Purpose: Generates complete fullstack project structures with boilerplate code, configuration files, Docker setup, and environment templates for four supported stack templates.

Usage:

python scripts/project_scaffolder.py <template> <project_name> [options]
python scripts/project_scaffolder.py --list-templates

Flags:

| Flag | Short | Type | Default | Description | |------|-------|------|---------|-------------| | template | -- | positional | (required) | Template name: nextjs, fastapi-react, mern, or django-react | | project_name | -- | positional | (required) | Name for the new project directory | | --output | -o | string | . (current directory) | Output directory where the project folder is created | | --list-templates | -l | flag | false | List all available templates and exit | | --json | -- | flag | false | Output result in JSON format |

Example:

# Scaffold a FastAPI + React project in a custom directory
python scripts/project_scaffolder.py fastapi-react my-api --output ./projects --json

Output Formats:

  • Human-readable (default): Prints project name, template used, location on disk, file count, and numbered next steps for getting started.
  • JSON (--json): Returns a structured object with keys: success, project_name, template, description, location, files_created, directories_created, next_steps.
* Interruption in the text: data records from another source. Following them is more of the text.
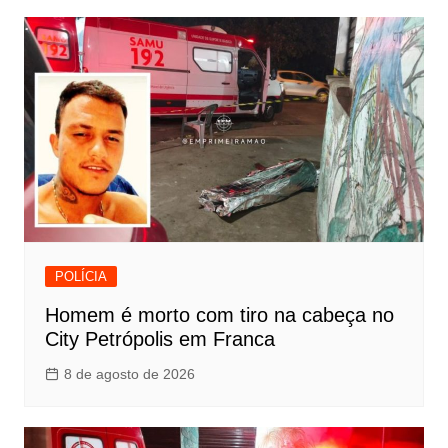
POLÍCIA
Homem é morto com tiro na cabeça no
City Petrópolis em Franca
8 de agosto de 2026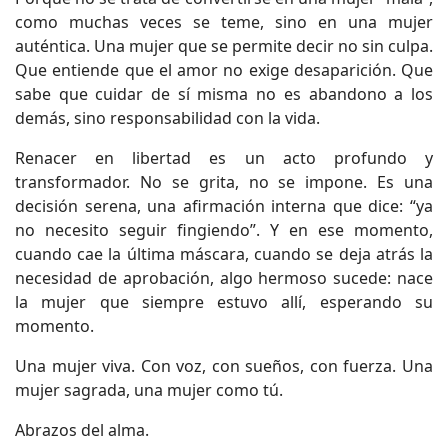
como muchas veces se teme, sino en una mujer
auténtica. Una mujer que se permite decir no sin culpa.
Que entiende que el amor no exige desaparición. Que
sabe que cuidar de sí misma no es abandono a los
demás, sino responsabilidad con la vida.
Renacer en libertad es un acto profundo y
transformador. No se grita, no se impone. Es una
decisión serena, una afirmación interna que dice: “ya
no necesito seguir fingiendo”. Y en ese momento,
cuando cae la última máscara, cuando se deja atrás la
necesidad de aprobación, algo hermoso sucede: nace
la mujer que siempre estuvo allí, esperando su
momento.
Una mujer viva. Con voz, con sueños, con fuerza. Una
mujer sagrada, una mujer como tú.
Abrazos del alma.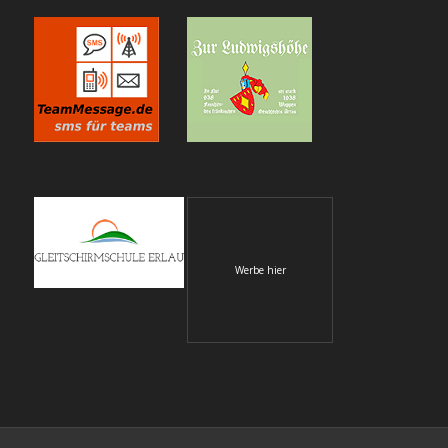
Werbe hier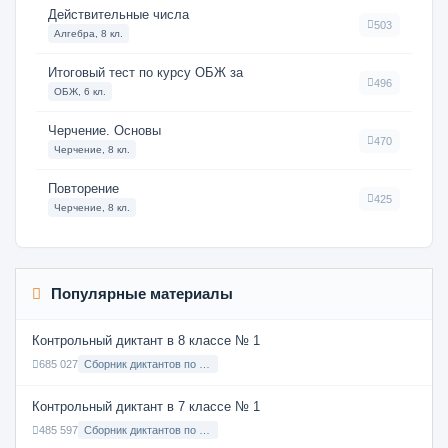
Действительные числа
503
Алгебра, 8 кл.
Итоговый тест по курсу ОБЖ за
496
ОБЖ, 6 кл.
Черчение. Основы
470
Черчение, 8 кл.
Повторение
425
Черчение, 8 кл.
Популярные материалы
Контрольный диктант в 8 классе № 1
685 027
Сборник диктантов по Русскому языку в 8 классе с русским языком обучения
Контрольный диктант в 7 классе № 1
485 597
Сборник диктантов по Русскому языку в 7 классе с русским языком обучения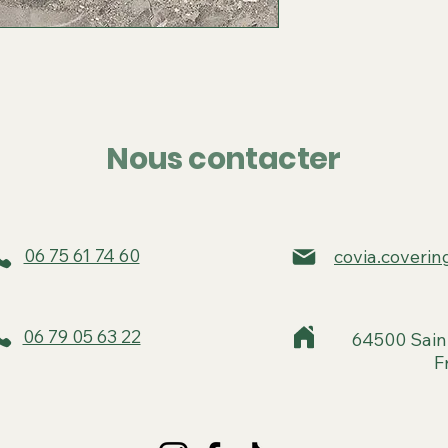
Nous contacter
06 75 61 74 60
covia.coveri
06 79 05 63 22
64500 Sain
F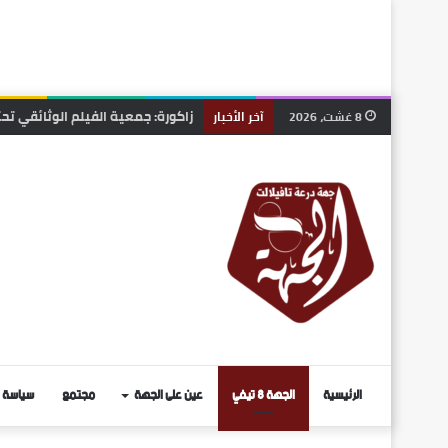
زاكورة: جمعية الفيلم الوثائقي ت
8 غشت، 2026
آخر الأخبار
الرئيسية
الجهة 8 تيفي
عين على الجهة
مجتمع
سياسة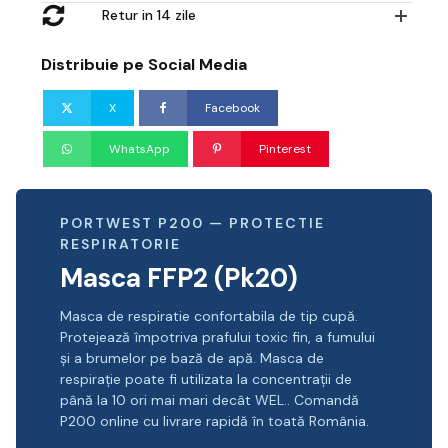
Retur in 14 zile
Distribuie pe Social Media
X
Facebook
WhatsApp
Pinterest
PORTWEST P200 — PROTECTIE
RESPIRATORIE
Masca FFP2 (Pk20)
Masca de respiratie confortabila de tip cupă.
Protejează împotriva prafului toxic fin, a fumului
și a brumelor pe bază de apă. Masca de
respirație poate fi utilizata la concentrații de
până la 10 ori mai mari decât WEL.. Comandă
P200 online cu livrare rapidă în toată România.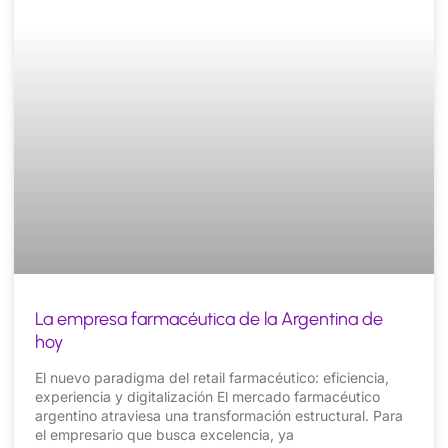
La empresa farmacéutica de la Argentina de
hoy
El nuevo paradigma del retail farmacéutico: eficiencia,
experiencia y digitalización El mercado farmacéutico
argentino atraviesa una transformación estructural. Para
el empresario que busca excelencia, ya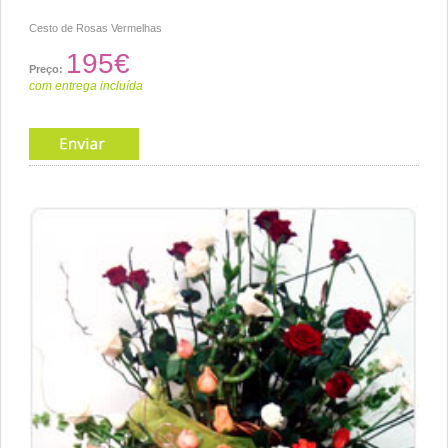
Cesto de Rosas Vermelhas
195€
Preço:
com entrega incluída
On failure, returns success: false with an error message and available templates list.

code_quality_analyzer.py

Purpose: Performs comprehensive static analysis of fullstack codebases, reporting on security vulnerabilities, cyclomatic complexity, dependency health, test coverage estimation, documentation quality, and an overall quality score with prioritized recommendations.

Usage:

python scripts/code_quality_analyzer.py [project_path] [options]

Flags:

| Flag | Short | Type | Default | Description | |------|-------|------|---------|-------------| | project_path | -- | positional | . (current directory) | Path to the project directory to analyze | | --verbose | -v | flag | false | Show detailed findings including individual security issue locations | | --json | -- | flag | false | Output full analysis in JSON format | | --output | -o | string | (none) | Write the report to a file (writes JSON regardless of --json flag when used with human-readable mode) |

Example:

# Full verbose analysis with JSON report saved to disk
python scripts/code_quality_analyzer.py /path/to/project --verbose --json --output audit.json

Output Formats:

  • Human-readable (default): Prints a formatted report with sections for overall score/grade, language breakdown, security issue counts by severity, complexity metrics, dependency status, test coverage estimate, documentation checklist, and up to 10 prioritized recommendations. Use --verbose to expand individual security findings with file paths and line numbers.
  • JSON (--json): Returns a structured object with keys: summary, languages, security (categorized by severity), complexity, code_smells, dependencies, tests, documentation, overall_score, grade, recommendations. Each recommendation includes priority (P0/P1/P2), category, issue, and action.